Dan Barnes So you see short term and long term strategies for overcoming any of those barriers to accessing liquidity?

Carl James The short term gain really is really understanding what it is you’re trying to do as an asset manager. Will you have high velocity in your portfolios? Or actually, is there some pragmatism in what you’re looking to shift off the portfolio and bring in the portfolio? So there’s a lot of portfolio optimization that we’re looking at, a portfolio manager might look at a particular bond. Well, if another bond has similar characteristics and is available, then there’s a conversation to be had rather than chasing a specific bond.

Dan Barnes It’s quite interesting, I have a sense some people think about the application of technology to trading very much about the execution process, but I have the sense that you are really applying it in that feedback process in terms of getting information from the markets to support decision making. And that’s giving you both short term and long term iability.

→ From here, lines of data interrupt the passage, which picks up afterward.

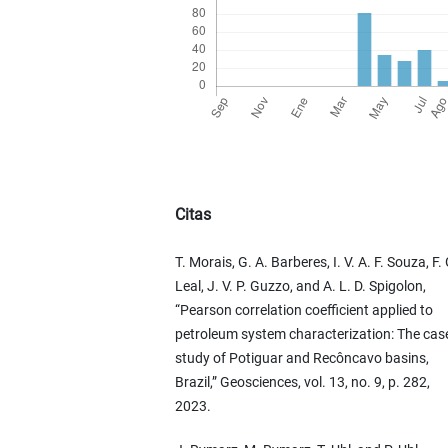
Citas
T. Morais, G. A. Barberes, I. V. A. F. Souza, F. 
Leal, J. V. P. Guzzo, and A. L. D. Spigolon,
“Pearson correlation coefficient applied to
petroleum system characterization: The cas
study of Potiguar and Recôncavo basins,
Brazil,” Geosciences, vol. 13, no. 9, p. 282,
2023.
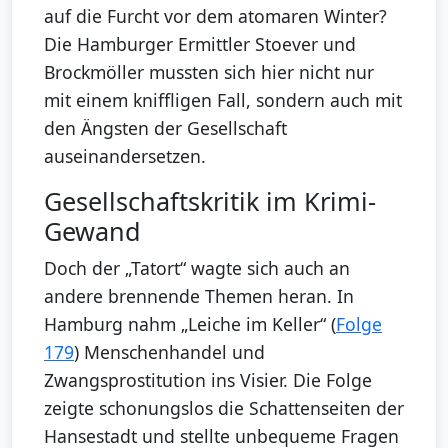
auf die Furcht vor dem atomaren Winter?
Die Hamburger Ermittler Stoever und
Brockmöller mussten sich hier nicht nur
mit einem kniffligen Fall, sondern auch mit
den Ängsten der Gesellschaft
auseinandersetzen.
Gesellschaftskritik im Krimi-
Gewand
Doch der „Tatort“ wagte sich auch an
andere brennende Themen heran. In
Hamburg nahm „Leiche im Keller“ (
Folge
179
) Menschenhandel und
Zwangsprostitution ins Visier. Die Folge
zeigte schonungslos die Schattenseiten der
Hansestadt und stellte unbequeme Fragen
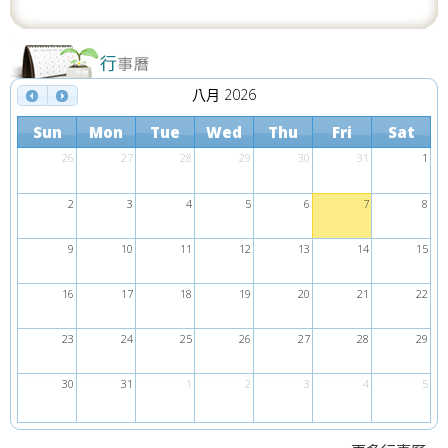
八月 2026
Sun
Mon
Tue
Wed
Thu
Fri
Sat
26
27
28
29
30
31
1
2
3
4
5
6
7
8
9
10
11
12
13
14
15
16
17
18
19
20
21
22
23
24
25
26
27
28
29
30
31
1
2
3
4
5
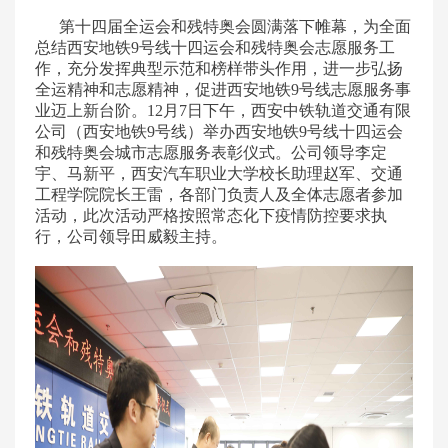
第十四届全运会和残特奥会圆满落下帷幕，为全面
总结西安地铁9号线十四运会和残特奥会志愿服务工
作，充分发挥典型示范和榜样带头作用，进一步弘扬
全运精神和志愿精神，促进西安地铁9号线志愿服务事
业迈上新台阶。12月7日下午，西安中铁轨道交通有限
公司（西安地铁9号线）举办西安地铁9号线十四运会
和残特奥会城市志愿服务表彰仪式。公司领导李定
宇、马新平，西安汽车职业大学校长助理赵军、交通
工程学院院长王雷，各部门负责人及全体志愿者参加
活动，此次活动严格按照常态化下疫情防控要求执
行，公司领导田威毅主持。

Carl James The long term element really is a much more quant-driven process predicated on some really good technology. We built a database, we have direct feeds from the brokers giving their access. We also have 700 days worth of trading of our trading. So any trade that comes into our IMS; what will happen is that database which can carry five billion messages a day. What will happen is that anything relevant of that particular order will attach itself to that order instantaneously, so the dealer instantly is able to look and go, ‘who have we traded with? In what size? How have we traded with them? And if we’ve done an RFQ, who came second, who came third? How far away were they? Are there any axes that were around today? We hold those axes to three months. After three months, it goes up to the cloud. So we’ve got a huge amount of data. And again, that feedback loop goes back into the brokers. We can overlay the business we’ve done with them and overlay the axes they’re sending to us.

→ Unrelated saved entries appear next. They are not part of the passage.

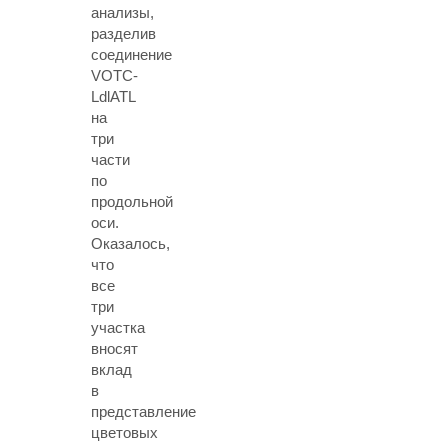
анализы,
разделив
соединение
VOTC-
LdlATL
на
три
части
по
продольной
оси.
Оказалось,
что
все
три
участка
вносят
вклад
в
представление
цветовых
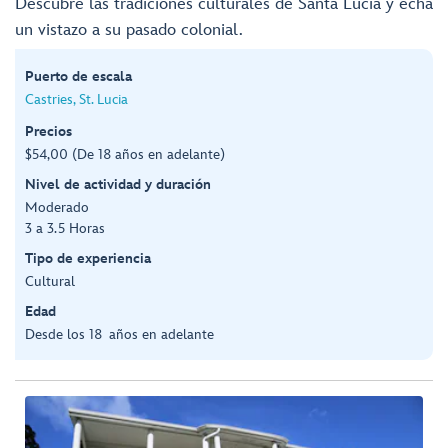
Descubre las tradiciones culturales de Santa Lucía y echa
un vistazo a su pasado colonial.
Puerto de escala
Castries, St. Lucia
Precios
$54,00 (De 18 años en adelante)
Nivel de actividad y duración
Moderado
3 a 3.5 Horas
Tipo de experiencia
Cultural
Edad
Desde los 18 años en adelante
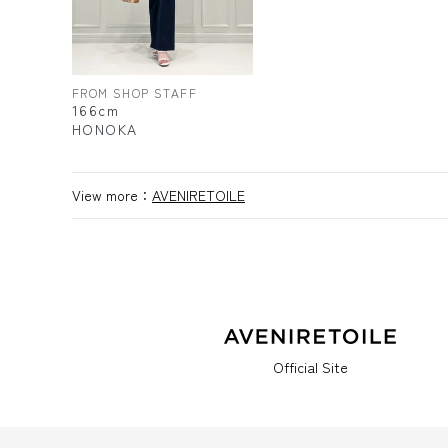
FROM SHOP STAFF
166cm
HONOKA
View more：
AVENIRETOILE
Official Site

Dan Barnes Can you define the impact that your approach has for investors in Pictet?

Carl James We know that we have a set of portfolio managers that can deliver alpha, but I think that’s too simplistic to really put it in those terms. It’s not just the PMs, there’s a whole holistic view that we need to be thinking about. There’s a lot of work that we do between the portfolio managers and the traders, and we’re very, very close to those two teams together. It’s really about understanding what their portfolio is, what their strategies are, what they’re looking to do in those portfolios for the future. What are the names that are looking for? In all honesty, I don’t really think this is rocket science. There’s a lot of asset managers doing this, but it’s really sort of predicated on the ability to get to that data quickly in terms of the added value to the end client. It’s a bit difficult to break it down into sort of those individual building blocks. I’m sure in time we’ll be able to do that. We’ve actually got an internal project to identify specific elements of trading alpha that we bring. It’s just a project that we kind of thought would be interesting. So we thought we’d throw that into the mix.

Dan Barnes Very good. Carl, that’s been excellent. Thank you.

Carl James My pleasure. Thank you very much.